Yeah - but having worked in many companies over the decades, ALL software is this way and most commercial software is even worse.
The difference is, you can’t fork and fix it yourself when it’s closed source from someone else. and a surprising amount of code running in every company it’s ‘someone else’s’ code even when it’s internal and part of the same company.
Then you're very lucky! I'd also question if you were thinking/discussing just the primary product, or also including various edge parts (like the library someone wrote years ago to deal with cleaning up old log data or whatever).
Even at the FAANGs I've worked at, it was pretty common for bugs to never get triaged or even looked at for long periods of time that impacted some users, or serious bugs that weren't in the critical path for common use cases to stay unfixed for years. Libraries that weren't actively 'owned' by anyone sometimes go even worse.
1. There are business that maintain open source software, today. That are paid maintenance. This can work for some cases. This can even work for libraries as some already do this.
2. Linux is a good example. There are legal organizations that surround it. From Linus to most of the contributors. People are paid for the work. Through legal organizations. With contracts involved. It's not an example of open source with volunteers doing the work out of the goodness of their heart.
3. Open source software can be great. But, just like an electrician doesn't just do electrical work in order to make a living... the same applies to open source software development.

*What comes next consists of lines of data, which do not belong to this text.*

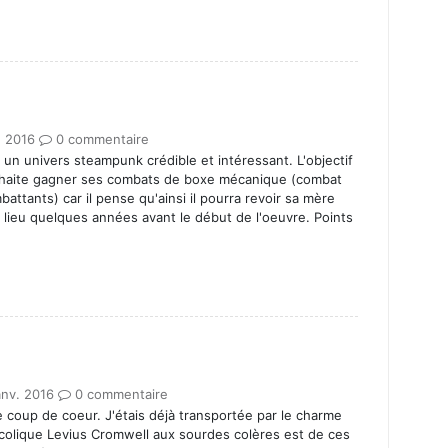
. 2016
0 commentaire
n univers steampunk crédible et intéressant. L'objectif
ouhaite gagner ses combats de boxe mécanique (combat
ttants) car il pense qu'ainsi il pourra revoir sa mère
u lieu quelques années avant le début de l'oeuvre. Points
anv. 2016
0 commentaire
 coup de coeur. J'étais déjà transportée par le charme
ncolique Levius Cromwell aux sourdes colères est de ces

4. There is a lot of open source maintained by companies that is not their core business value. This is reliable and production ready software. Sometimes people do make change requests to fix or improve these.
> 1. There are business that maintain open source software, today. That are paid maintenance. This can work for some cases. This can even work for libraries as some already do this.
This is true, but in my experience they end up complaining about the same thing. Competitors using their code to make money. Often this results in them becoming non-open-source, for example, Elasticsearch. I personally think the approach that Elastic has taken is the right approach and is what we should embrace instead of the whole open source is great and we should all do open source to help our careers.
> 4. There is a lot of open source maintained by companies that is not their core business value. This is reliable and production ready software. Sometimes people do make change requests to fix or improve these.
These are also often under-maintained.
> 3. Open source software can be great. But, just like an electrician doesn't just do electrical work in order to make a living... the same applies to open source software development.
I highly suspect the majority of them only do electrical work to make a living.
> Often this results in them becoming non-open-source, for example, Elasticsearch.
It's important to note that Elastic was a VC funded company that is now a listed public company trying to make open source maintainership their businesses as a high growth business. This is different from being a sustained maintainer making OK to decent compensation for their work.
The type of business matters. Is it high growth (or VC which is high growth) or is it consistent maintaining.
> These are also often under-maintained.
Sometimes they are and sometimes they are not. Are there any stats on this?
> I highly suspect the majority of them only do electrical work to make a living.
My point is that they don't ONLY DO electrical work. They have legal businesses, they do invoices, they handle accounting and money comes and goes, etc. They don't get to forget how businesses and finances happen while hoping for donations.
We should all embrace proprietary software? The approach Elasticsearch and other SaaS providers take is anti-freedom and inherently harmful to the "right to fork", which is precisely what makes open source more long-term sustainable and resilient than any garden-variety proprietary package.
Linux still has volunteers working on it, for 5.16 volunteers beat RedHat both by lines changed and changeset counts. Probably some of the (Unknown) people are also volunteers.
Keep in mind that a lot of Red Hat employees use their personal email addresses when committing to the kernel. It has always been allowed (though not necessarily encouraged), and many developers were involved in those communities before (or plan to be after) working at Red Hat, so they use their own email for continuity sake.
Especially if contributing to the kernel is something they only do infrequently rather than as part of their day job.
I believe that the LWN folks take that sort of situation into account, they don't just use the email address domain as an indicator of employer. And of course RedHat people probably do some Linux kernel work outside of paid time if they have pet issues unrelated to their RedHat directed time.